Closing this single diagnostic gap—ensuring that labs test for isoniazid resistance as routinely as they test for rifampicin resistance—would reshape the entire trajectory of care. Patients would receive the right treatment from the start, not months of ineffective drugs followed by a course correction. The spread of drug-resistant strains would slow. Mortality would fall. Transmission would drop. Calapis was careful not to oversell this as a minor tweak. She called it a fundamental correction, a redirection of the clinical course itself.
The integrated testing framework addresses both problems at once: it reduces the friction that causes patients to abandon treatment, and it closes the diagnostic gaps that cause treatment to fail even when patients do return. It is not a cure. It is infrastructure. But infrastructure, in public health, is often the difference between a disease that is managed and a disease that runs wild. In a country where TB infects 625 people per 100,000, where patients like Juan are making impossible choices between their health and their wages, infrastructure is everything.
Notable Quotes
Instead of navigating labyrinthine, fragmented services, patients experience a more coordinated pathway that reduces waste, minimizes lost wages, and increases the likelihood of linkage to treatment.— Rugaiya Calapis, TB specialist and chair of DOH-NCR South TB Medical Advisory Council
Closing just this isoniazid resistance testing gap changes the entire trajectory of care. It means the right treatment, right away, instead of months of ineffective first-line treatment.— Rugaiya Calapis
The Hearth Conversation Another angle on the story
Why does Juan not come back? Is it just the money?
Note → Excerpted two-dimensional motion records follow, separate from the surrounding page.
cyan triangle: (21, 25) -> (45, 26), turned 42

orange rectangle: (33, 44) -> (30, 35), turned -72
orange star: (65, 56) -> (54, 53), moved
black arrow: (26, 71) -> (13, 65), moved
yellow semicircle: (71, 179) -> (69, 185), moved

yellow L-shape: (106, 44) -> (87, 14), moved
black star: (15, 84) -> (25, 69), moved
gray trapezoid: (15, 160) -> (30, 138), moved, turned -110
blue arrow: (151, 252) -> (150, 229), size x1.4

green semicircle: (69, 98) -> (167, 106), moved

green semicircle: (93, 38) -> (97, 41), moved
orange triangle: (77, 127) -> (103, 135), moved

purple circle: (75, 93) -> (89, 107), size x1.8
It's the money, yes, but it's also the time, the disruption, the fact that he has to trust the system twice when the system has already asked so much of him. One unpaid day off is already a crisis for someone living paycheck to paycheck. Two visits means two crises.
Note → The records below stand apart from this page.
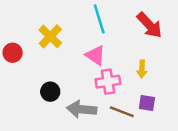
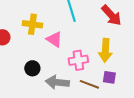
yellow cross: (50, 36) -> (32, 24), turned -36
pink triangle: (95, 55) -> (54, 39), moved
yellow arrow: (142, 69) -> (105, 50), size x1.6

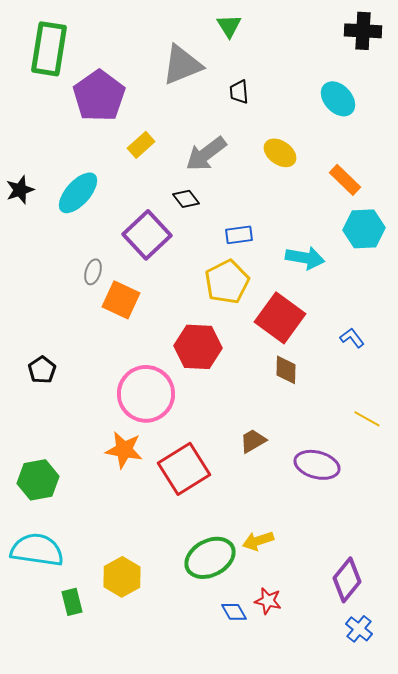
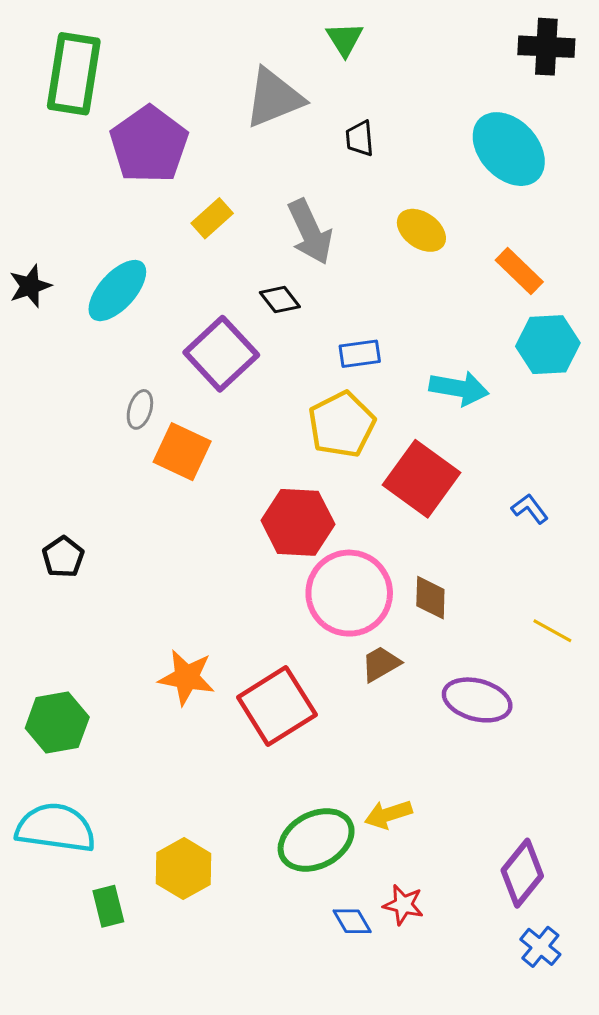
cyan ellipse: (338, 99) -> (509, 149), size x1.4
gray arrow: (206, 154) -> (310, 232), turned -78
brown diamond: (286, 370) -> (430, 598), moved
pink circle: (146, 394) -> (349, 593), moved

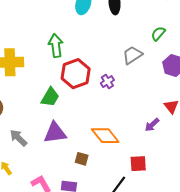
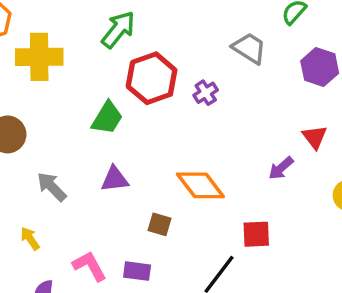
green arrow: (56, 46) -> (118, 30), turned 45
gray trapezoid: (132, 55) -> (249, 48), turned 65
purple triangle: (55, 133) -> (115, 179), size x0.7

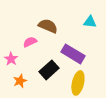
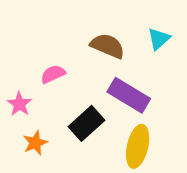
cyan triangle: (90, 22) -> (159, 39), turned -48
brown semicircle: (48, 26) -> (108, 46), moved

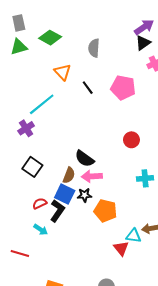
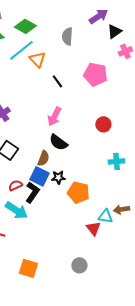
purple arrow: (144, 27) -> (98, 16), moved
black line: (88, 88) -> (57, 81), moved
cyan line: (42, 104) -> (21, 50), moved
pink arrow: (92, 176) -> (54, 116), moved, turned -60
cyan arrow: (41, 230) -> (16, 210), size x1.6

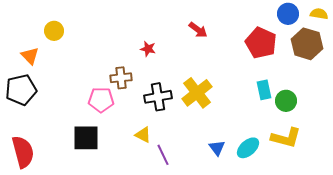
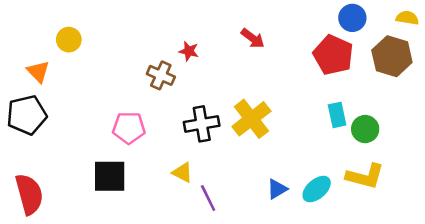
blue circle: (288, 14) -> (352, 18), moved
red star: (148, 49) -> (189, 51), moved
brown cross: (121, 78) -> (161, 75), moved, turned 30
blue triangle: (217, 148) -> (277, 189), turned 36

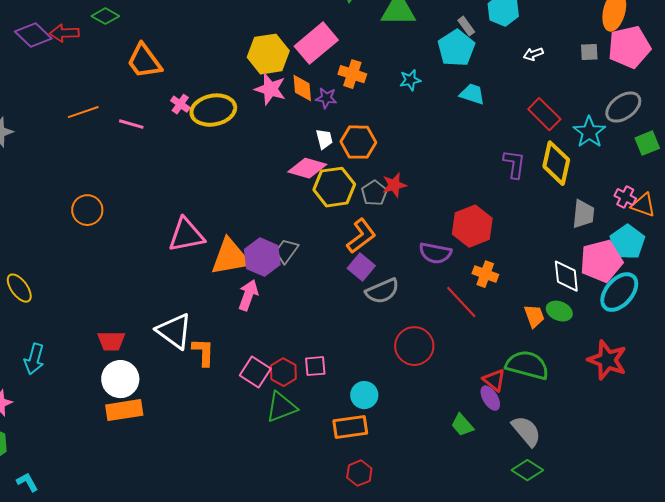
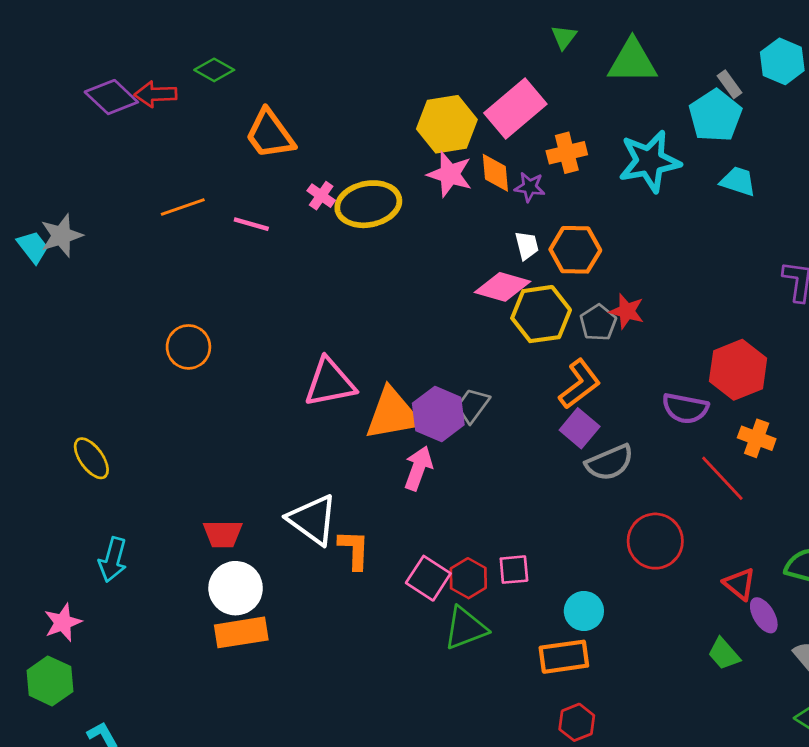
orange cross: (352, 74) -> (567, 153), turned -32
cyan star: (410, 80) -> (650, 161), size x2.0
red star: (394, 185) -> (627, 311), turned 30
red triangle: (494, 380) -> (740, 584), moved

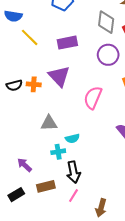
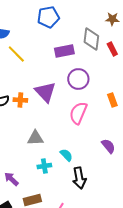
purple rectangle: (67, 43) -> (64, 51), moved
purple circle: (108, 55) -> (78, 79), moved
cyan semicircle: (72, 138) -> (66, 155), moved, turned -120
black arrow: (73, 172) -> (79, 178), moved

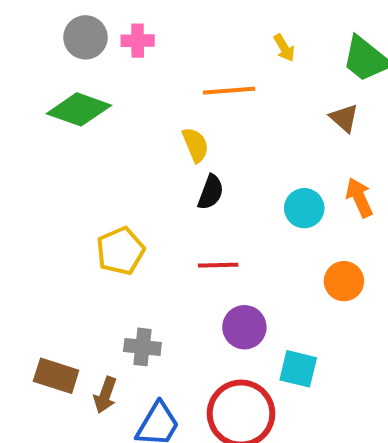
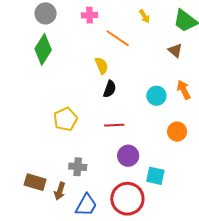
pink cross: (138, 41) -> (89, 15), moved
orange line: (229, 91) -> (118, 38), turned 40
green diamond: (79, 109) -> (43, 49), turned -76

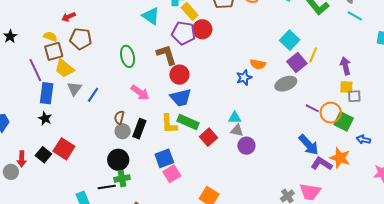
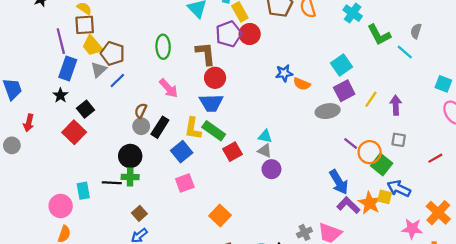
cyan line: (355, 16) -> (405, 52), moved
purple pentagon: (184, 33) -> (229, 34), turned 30
brown pentagon: (81, 39) -> (113, 53), moved
yellow line: (313, 55) -> (371, 99), moved
blue star: (244, 78) -> (284, 73), moved
yellow square: (346, 87) -> (385, 197), moved
blue arrow: (363, 140) -> (399, 189), size x1.5
black square: (43, 155) -> (86, 109), moved
blue square: (164, 158) -> (182, 152), moved, turned -30
red arrow: (22, 159) -> (29, 123), moved

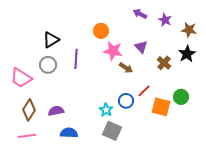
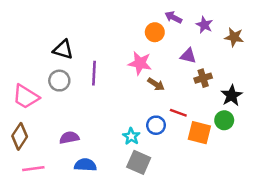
orange circle: (101, 31) -> (155, 32), moved
black triangle: (51, 40) -> (63, 50), turned 48
purple triangle: (141, 47) -> (188, 56), moved, turned -32
black star: (187, 54) -> (232, 95), moved
brown cross: (164, 63) -> (203, 78), turned 32
red line: (144, 91) -> (178, 113), turned 64
brown diamond: (29, 110) -> (20, 136), moved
And the system knows this?
The system knows it. Calapis is saying that explicitly. She's saying we call this procedure, but it's actually inequity. We've built a system that works fine for people with flexibility and resources, and it breaks for everyone else.
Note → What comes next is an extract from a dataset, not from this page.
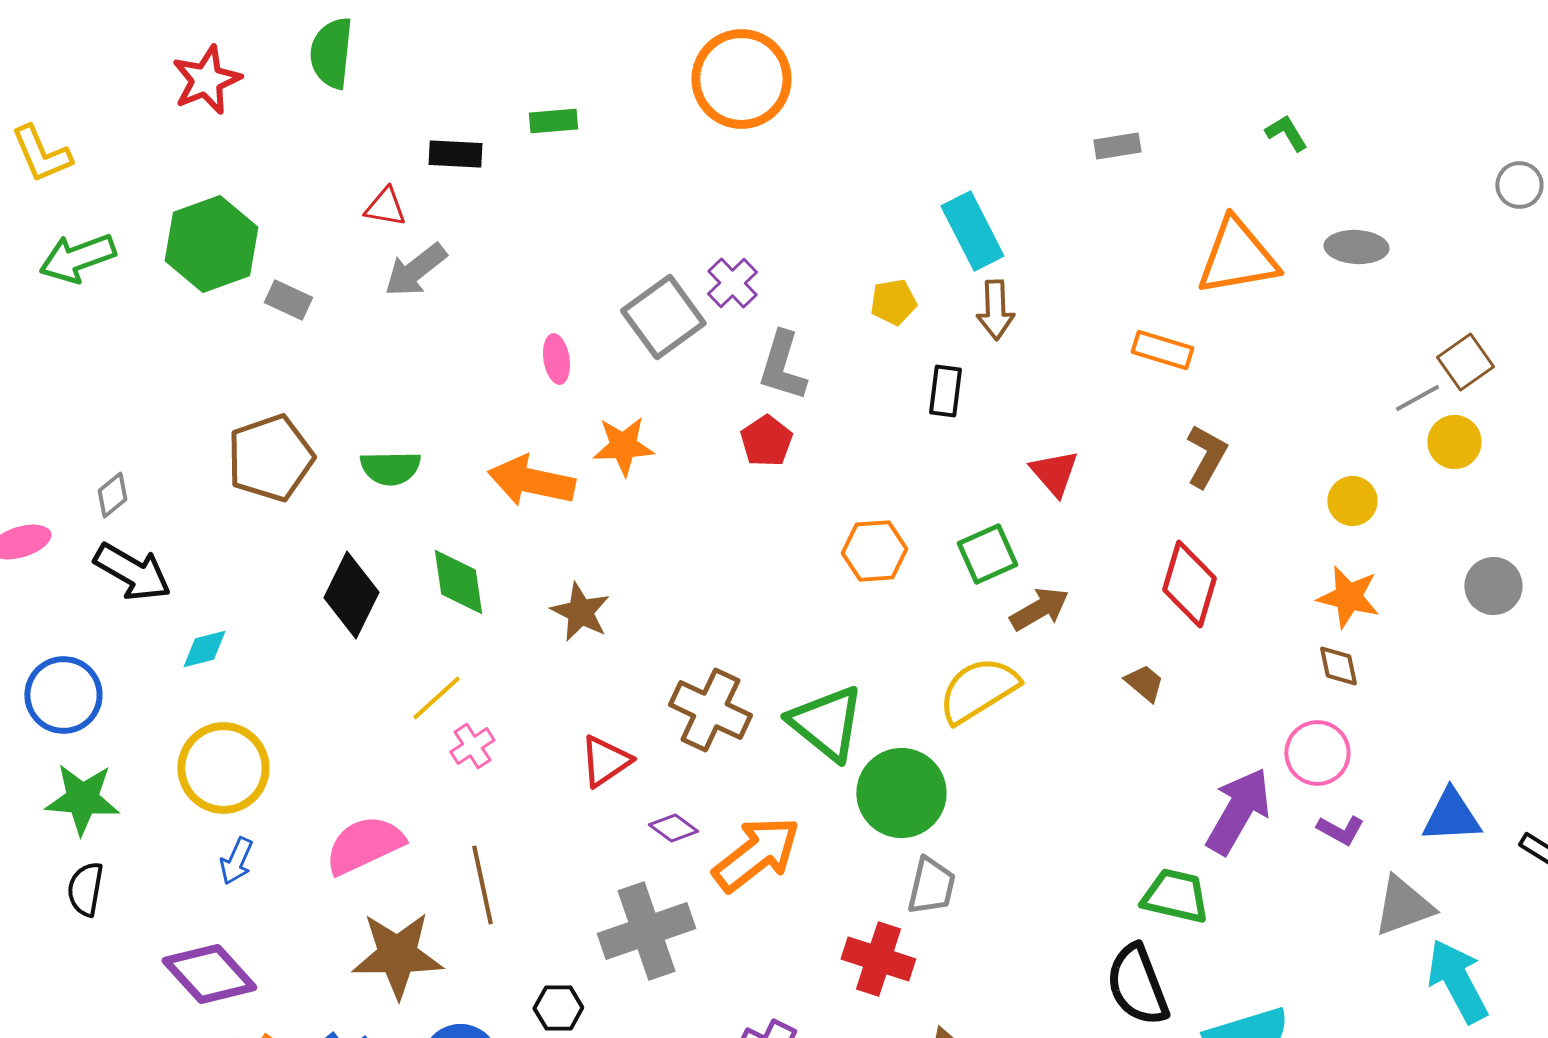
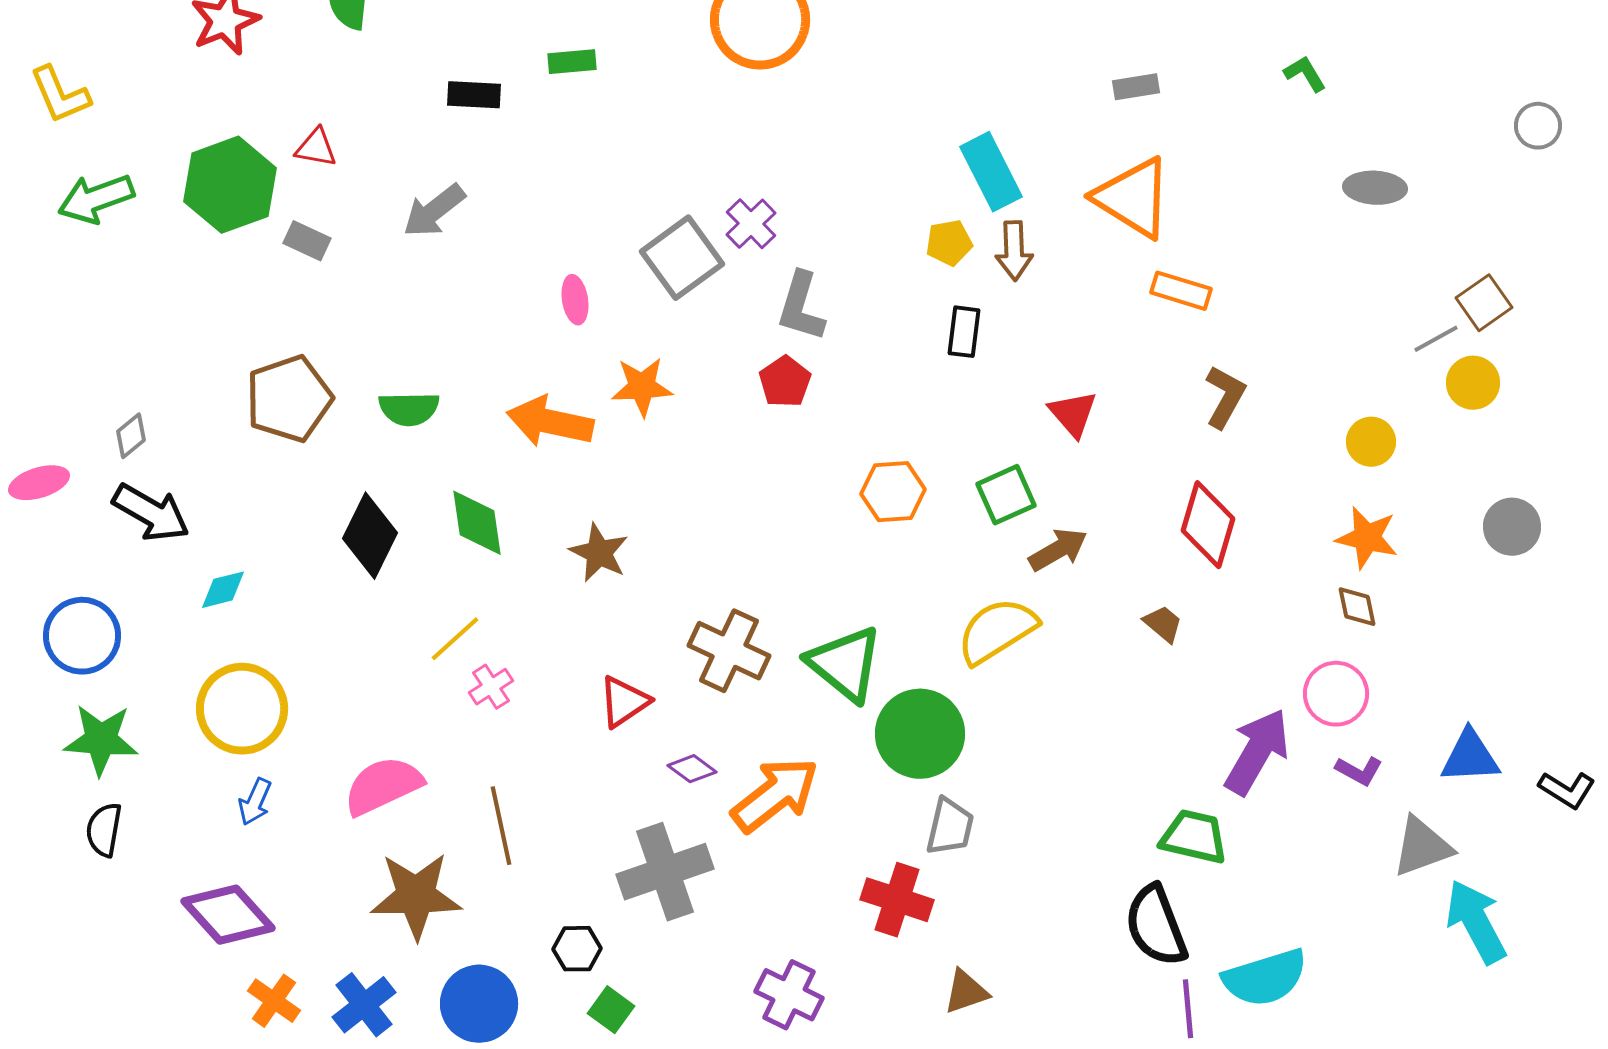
red triangle: (385, 207) -> (316, 148), moved
orange triangle: (1237, 257) -> (1133, 198), moved, turned 42
yellow pentagon: (893, 302) -> (949, 243), moved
So the integrated testing—that solves the logistics problem. But what about the isoniazid resistance gap? That seems like a different issue entirely.
It is different, but it's connected. Both are about fragmentation. One is fragmentation in space—multiple locations, multiple visits. The other is fragmentation in knowledge—we test for some resistances but not others, so we're flying blind on part of the picture. Integrated testing addresses both.
Does it actually save money for the patient?
Yes. One specimen, one trip, one lost wage instead of multiple. But more importantly, it saves money for the system by preventing treatment failure, by catching drug resistance early, by stopping the spread of harder-to-treat strains. The patient saves money. The public health system saves money. Everyone wins except the fragmentation itself.
What happens if we don't do this?
Juan's TB doesn't get treated. He spreads it. Someone else gets infected. That person might develop drug-resistant TB because the system missed something in the diagnostic process. The disease gets harder to treat, more expensive to treat, more likely to be fatal. The burden on the country gets heavier, not lighter.